O último título conquistado pela nossa seleção em mundial contou com uma “ajudinha” do, até então melhor goleiro do mundo, Oliver Kahn. 17 anos depois resolvemos dar uma olhadinha mais a fundo, não para julgar, mas sim entender o que pode ter ocasionado a falha.
O Ano é 2002, o Brasil, sempre forte em Copas do Mundo, chega a mais uma final, a terceira consecutiva. Do outro lado uma Alemanha de respeito. No gol, um dos melhores goleiros da época. Multi campeão e respeitado em toda Europa, Kahn foi eleito, mesmo antes de ter jogado a final, o melhor goleiro do torneio. Muito contestado, mas fazendo por onde até o determinado momento.
Jogo duro e emocionante como pede uma final de Copa do Mundo. Primeiro tempo, o Brasil cria muitas chances mas acaba esbarrando no travessão e em Kahn. O segundo tempo começa e então é a vez do goleiro Marcos mostrar serviço em defesa na cobrança de falta da Alemanha que tinha endereço certo. Aos 21 minutos vem o lance que tanto nos interessa.
Contra ataque do Brasil. Ronaldo tem a bola, tenta driblar e acaba perdendo-a, mesmo assim não desiste. Levanta e luta. Em lance contestado pelos alemães, rouba a bola e passa para Rivaldo que, sem pensar, chuta para o gol. Kahn tem por alguns décimos de segundos a visão encoberta e é pego de surpresa. “Solta” uma bola considerada “boba” nos pés de Ronaldo e pra piorar acaba escorregando no momento da recuperação, tirando, assim, todas as chances de defesa. Um a zero Brasil, lance que parece atordoar não somente o melhor goleiro da atualidade, mas sim sua seleção e todos alemães que assistem sem acreditar no que estava acontecendo.
Visto a olho nu, parece apenas um erro banal. O que chama atenção é que nesse nível, num jogo dessa proporção tais erros são difíceis de acontecer e quando acontecem são um prato cheio para quem quer entender os por quês. E no meu caso (Valdir Bardi), busco entender e trabalhar para que os mesmos erros não aconteçam com meus goleiros.
Os erros são sucessíveis e se auto-complementam.
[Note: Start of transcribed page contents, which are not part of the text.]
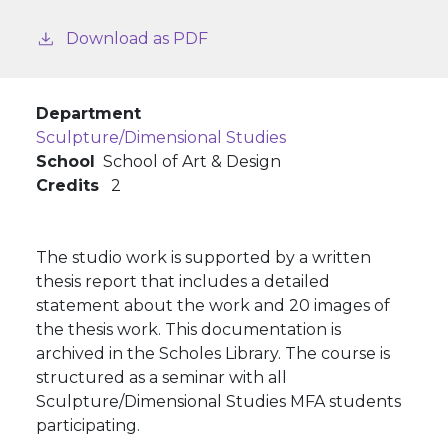
Download as PDF
Department
Sculpture/Dimensional Studies
School
School of Art & Design
Credits
2
The studio work is supported by a written
thesis report that includes a detailed
statement about the work and 20 images of
the thesis work. This documentation is
archived in the Scholes Library. The course is
structured as a seminar with all
Sculpture/Dimensional Studies MFA students
participating.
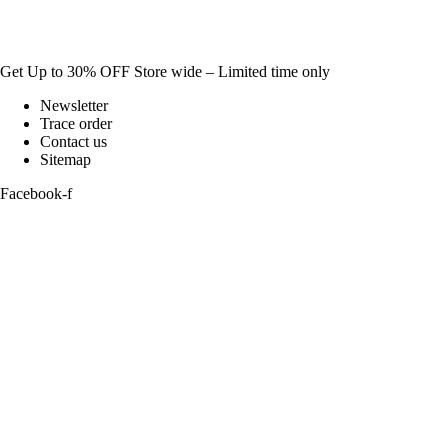
Get Up to 30% OFF Store wide – Limited time only
Newsletter
Trace order
Contact us
Sitemap
Facebook-f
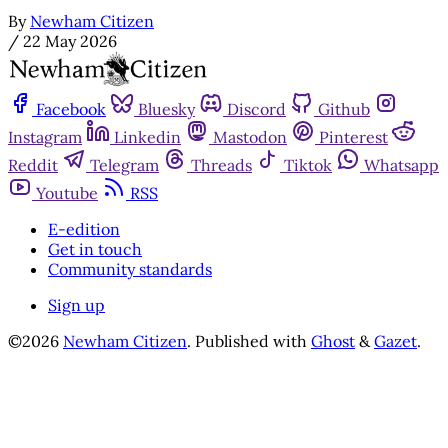
By
Newham Citizen
/
22 May 2026
Facebook
Bluesky
Discord
Github
Instagram
Linkedin
Mastodon
Pinterest
Reddit
Telegram
Threads
Tiktok
Whatsapp
Youtube
RSS
E-edition
Get in touch
Community standards
Sign up
©2026
Newham Citizen
.
Published with
Ghost
&
Gazet
.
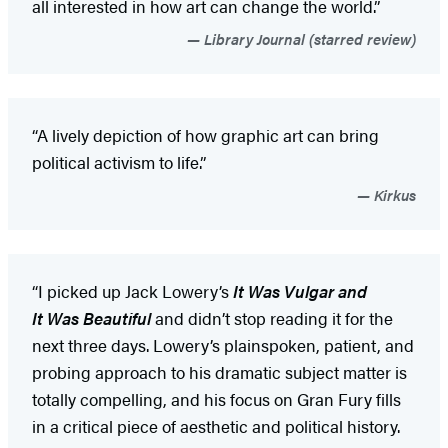
all interested in how art can change the world.”
Library Journal (starred review)
“A lively depiction of how graphic art can bring
political activism to life.”
Kirkus
“I picked up Jack Lowery’s
It Was Vulgar and
It Was Beautiful
and didn’t stop reading it for the
next three days. Lowery’s plainspoken, patient, and
probing approach to his dramatic subject matter is
totally compelling, and his focus on Gran Fury fills
in a critical piece of aesthetic and political history.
É como enfileirar peças de dominó e empurrar a primeira peça… está feito o serviço. Vamos então enfileirar e empurrar essas peças:
1 – No momento em que Rivaldo faz o domínio da bola um dos zagueiros corre pra trás, com intenção de fazer a cobertura e acompanhar Ronaldo. O outro zagueiro, fica na indecisão de correr para trás também. Quando percebe que é ele quem tem que atacar a bola, cria-se um espaço de dois metros e esse espaço acaba não sendo suficiente para bloquear e, pior, ainda acaba atrapalhando por importantes instantes a visão do goleiro Oliver Kahn.
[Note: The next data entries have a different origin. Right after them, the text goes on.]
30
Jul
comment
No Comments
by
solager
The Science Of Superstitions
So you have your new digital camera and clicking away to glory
2 – Mas por qual motivo esses instantes são tão preciosos? Pois bem, são os olhos quem mandam a informação para o córtex frontal, ele recebe e através das sinapses manda a informação para o cérebro, que retorna com a decisão a se tomar para o corpo. Tudo isso numa velocidade de 300 milésimos de segundos (acredite, tudo isso é treinável). Após “tudo” isso, o corpo percebe o que tem que fazer.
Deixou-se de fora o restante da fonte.